Memory 509 can be used for storing software program and module, and processor 501 is stored in memory 509 by operation Software program and module, thereby executing the various function application and data processing of the sequencing equipment 500 of data list.It deposits Reservoir 509 can mainly include storing program area and storage data area, wherein storing program area can storage program area, at least one Application program needed for a function (for example determine that user insures according to the newly-increased policy information and preset history policy information It is inclined to product) etc.;Storage data area, which can be stored, uses created data (such as front end according to the sequencing equipment of data list Bury a little etc.) etc..In addition, memory 509 may include high-speed random access memory, it can also include nonvolatile memory, A for example, at least disk memory, flush memory device or other volatile solid-state parts.It mentions in embodiments of the present invention The sort method program of the data list of confession and the data flow received store in memory, when it is desired to be used, processor 501 call from memory 509.

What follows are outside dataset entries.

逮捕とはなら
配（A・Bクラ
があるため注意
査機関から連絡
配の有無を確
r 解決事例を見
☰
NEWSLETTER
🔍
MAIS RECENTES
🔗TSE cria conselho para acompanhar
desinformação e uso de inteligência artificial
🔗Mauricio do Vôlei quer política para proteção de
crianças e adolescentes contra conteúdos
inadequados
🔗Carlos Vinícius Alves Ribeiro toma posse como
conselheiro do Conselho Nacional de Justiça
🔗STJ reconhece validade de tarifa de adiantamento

When loading on computers and executing the computer program instructions, entirely or partly generate according to of the invention real Apply process described in example or function.The computer can be general purpose computer, special purpose computer, computer network or its His programmable device.The computer instruction may be stored in a computer readable storage medium, or can from a computer Read storage medium transmitted to another computer readable storage medium, for example, the computer instruction can from a web-site, Computer, server or data center pass through wired (such as coaxial cable, optical fiber, twisted pair) or wireless (such as infrared, nothing Line, microwave etc.) mode transmitted to another web-site, computer, server or data center.It is described computer-readable Storage medium can be any usable medium that computer can store or include that one or more usable mediums are integrated The data storage devices such as server, data center.The usable medium can be magnetic medium, (for example, floppy disk, hard disk, magnetic Band), optical medium (for example, CD) or semiconductor medium (such as solid state hard disk (solid state disk, SSD)) etc..
It is apparent to those skilled in the art that for convenience and simplicity of description, the system of foregoing description, The specific work process of device and unit, can refer to corresponding processes in the foregoing method embodiment, and details are not described herein.

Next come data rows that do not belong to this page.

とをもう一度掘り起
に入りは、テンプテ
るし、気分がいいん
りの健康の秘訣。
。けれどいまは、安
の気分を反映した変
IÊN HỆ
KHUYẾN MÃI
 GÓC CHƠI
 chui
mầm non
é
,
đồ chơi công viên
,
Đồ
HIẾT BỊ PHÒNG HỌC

In several embodiments provided by the present invention, it should be understood that disclosed system, device and method can be with It realizes by another way.For example, the apparatus embodiments described above are merely exemplary, for example, the unit It divides, only a kind of logical function partition, there may be another division manner in actual implementation, such as multiple units or components It can be combined or can be integrated into another system, or some features can be ignored or not executed.Another point, it is shown or The mutual coupling, direct-coupling or communication connection discussed can be through some interfaces, the indirect coupling of device or unit It closes or communicates to connect, can be electrical property, mechanical or other forms.
The unit as illustrated by the separation member may or may not be physically separated, aobvious as unit The component shown may or may not be physical unit, it can and it is in one place, or may be distributed over multiple In network unit.It can select some or all of unit therein according to the actual needs to realize the mesh of this embodiment scheme 's.

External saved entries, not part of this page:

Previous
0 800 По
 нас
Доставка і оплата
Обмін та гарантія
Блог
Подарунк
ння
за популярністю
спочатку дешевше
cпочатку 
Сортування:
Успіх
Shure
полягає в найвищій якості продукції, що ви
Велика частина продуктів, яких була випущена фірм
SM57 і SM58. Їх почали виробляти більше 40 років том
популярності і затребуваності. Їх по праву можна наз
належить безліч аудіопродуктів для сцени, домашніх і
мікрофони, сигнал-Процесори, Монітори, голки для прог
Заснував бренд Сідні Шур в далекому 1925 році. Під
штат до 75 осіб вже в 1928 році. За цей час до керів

In addition, each functional unit in embodiments of the present invention can integrate in one processing unit, it is also possible to each A unit physically exists alone, and can also be integrated in one unit with two or more units.Above-mentioned integrated unit was both It can take the form of hardware realization, can also realize in the form of software functional units.
If the integrated unit is realized in the form of SFU software functional unit and sells or use as independent product When, it can store in a computer readable storage medium.Based on this understanding, technical solution of the present invention is substantially The all or part of the part that contributes to existing technology or the technical solution can be in the form of software products in other words It embodies, which is stored in a storage medium, including some instructions are used so that a computer Equipment (can be personal computer, server or the network equipment etc.) executes the complete of each embodiment the method for the present invention Portion or part steps.And storage medium above-mentioned include: USB flash disk, mobile hard disk, read-only memory (read-only memory, ROM), random access memory (random access memory, RAM), magnetic or disk etc. are various can store program The medium of code.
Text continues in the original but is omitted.